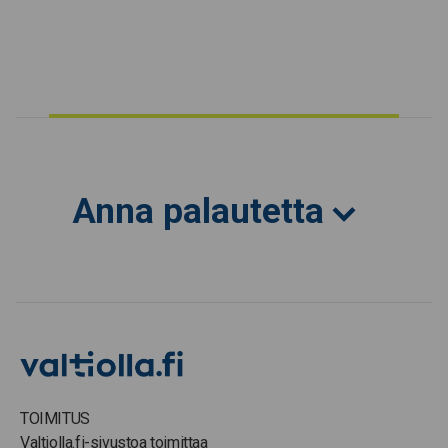
Anna palautetta
TOIMITUS
Valtiolla.fi-sivustoa toimittaa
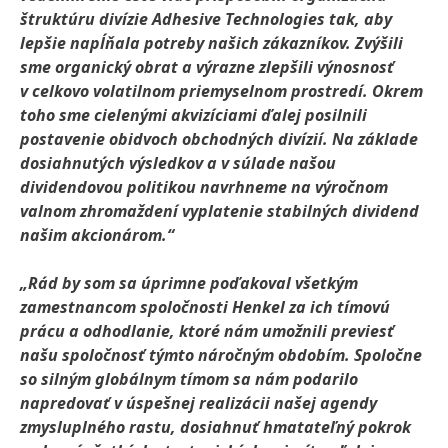
štruktúru divízie Adhesive Technologies tak, aby
lepšie napĺňala potreby našich zákazníkov. Zvýšili
sme organický obrat a výrazne zlepšili výnosnosť
v celkovo volatilnom priemyselnom prostredí. Okrem
toho sme cielenými akvizíciami ďalej posilnili
postavenie obidvoch obchodných divízií. Na základe
dosiahnutých výsledkov a v súlade našou
dividendovou politikou navrhneme na výročnom
valnom zhromaždení vyplatenie stabilných dividend
našim akcionárom.“
„Rád by som sa úprimne poďakoval všetkým
zamestnancom spoločnosti Henkel za ich tímovú
prácu a odhodlanie, ktoré nám umožnili previesť
našu spoločnosť týmto náročným obdobím. Spoločne
so silným globálnym tímom sa nám podarilo
napredovať v úspešnej realizácii našej agendy
zmysluplného rastu, dosiahnuť hmatateľný pokrok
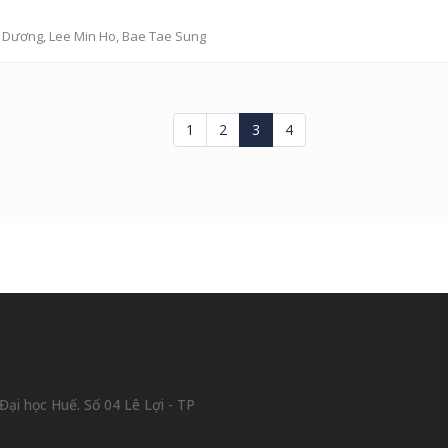
y Dương
, Lee Min Ho, Bae Tae Sung
1
2
3
4
ại học Huế. Số 04 Lê Lợi - TP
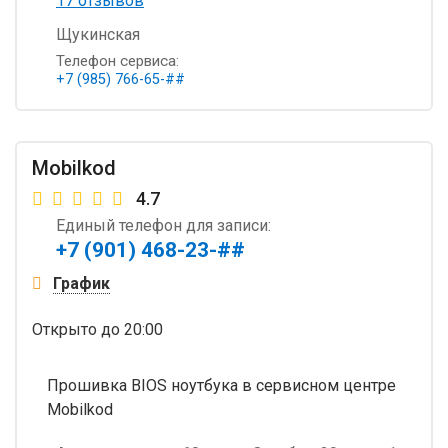
17 отзывов
Щукинская
Телефон сервиса:
+7 (985) 766-65-##
Mobilkod
4.7
Единый телефон для записи:
+7 (901) 468-23-##
График
Открыто
до 20:00
Прошивка BIOS ноутбука в сервисном центре
Mobilkod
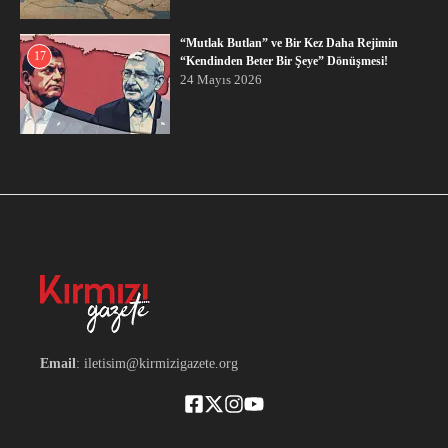
“Mutlak Butlan” ve Bir Kez Daha Rejimin
17
“Kendinden Beter Bir Şeye” Dönüşmesi!
24 Mayıs 2026
Email
: iletisim@kirmizigazete.org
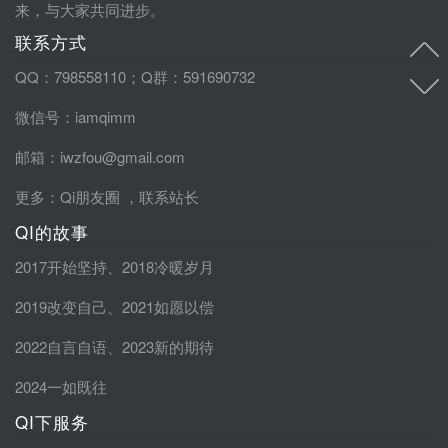
来，与大家共同进步。
联系方式
QQ：798558110；Q群：591690732
微信号：iamqimm
邮箱：iwzfou@gmail.com
更多：
Qi朋友圈
，
联系站长
QI的故事
2017开始坚持
、
2018冷暖岁月
2019改变自己
、
2021如愿以偿
2022自言自语
、
2023新的期待
2024一如既往
QI下服务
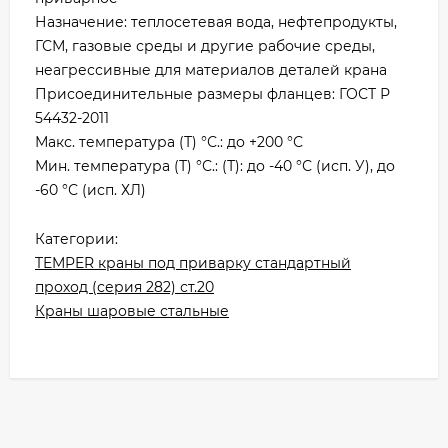
Назначение: теплосетевая вода, нефтепродукты,
ГСМ, газовые среды и другие рабочие среды,
неагрессивные для материалов деталей крана
Присоединительные размеры фланцев: ГОСТ Р
54432-2011
Макс. температура (Т) °С.: до +200 °С
Мин. температура (Т) °С.: (Т): до -40 °С (исп. У), до
-60 °С (исп. ХЛ)
Категории:
TEMPER краны под приварку стандартный
проход (серия 282) ст.20
Краны шаровые стальные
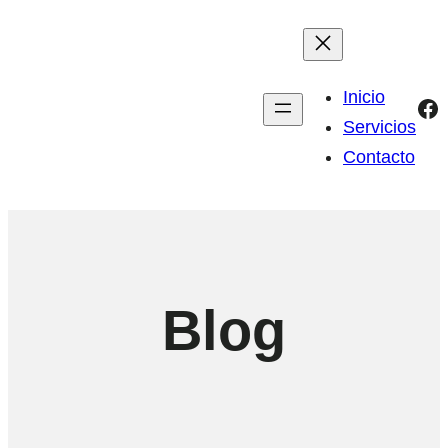
Inicio
Fa
Servicios
Contacto
Blog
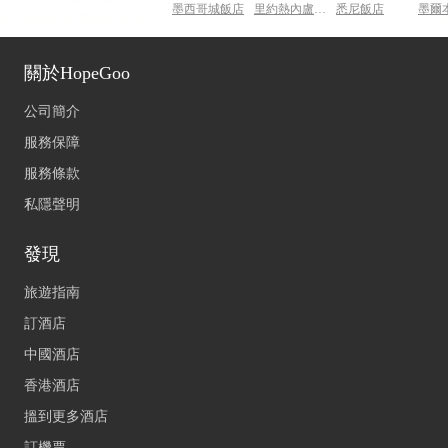
墨西哥城飯店
里約熱內盧飯店
悉尼飯店
墨爾
關於HopeGoo
公司簡介
服務保障
服務條款
私隱聲明
發現
旅遊指南
訂酒店
中國酒店
香港酒店
搵到更多酒店
訂機票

Task requirements:
Where the string "температура" appears in a line of the entries above, return that line.

Output of the task:
Макс. температура (Т) °С.: до +200 °С
Мин. температура (Т) °С.: (Т): до -40 °С (исп. У), до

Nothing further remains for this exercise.